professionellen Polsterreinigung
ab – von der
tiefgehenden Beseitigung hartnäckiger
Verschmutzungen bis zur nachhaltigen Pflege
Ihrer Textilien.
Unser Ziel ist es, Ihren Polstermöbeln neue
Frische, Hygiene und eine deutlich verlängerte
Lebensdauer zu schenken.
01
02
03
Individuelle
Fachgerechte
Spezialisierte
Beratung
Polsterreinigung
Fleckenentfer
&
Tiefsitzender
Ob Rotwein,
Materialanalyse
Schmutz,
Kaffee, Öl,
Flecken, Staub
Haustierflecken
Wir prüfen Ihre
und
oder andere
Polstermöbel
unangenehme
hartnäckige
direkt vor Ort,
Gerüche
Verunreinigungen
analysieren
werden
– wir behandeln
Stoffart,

....

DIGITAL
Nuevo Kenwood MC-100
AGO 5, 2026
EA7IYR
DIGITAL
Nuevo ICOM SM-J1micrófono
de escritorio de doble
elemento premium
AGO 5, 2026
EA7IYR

....

*Task to complete*
Copy each line of the entries in which the string "Nuevo" is found.

*Answer section*
Nuevo Kenwood MC-100
Nuevo ICOM SM-J1micrófono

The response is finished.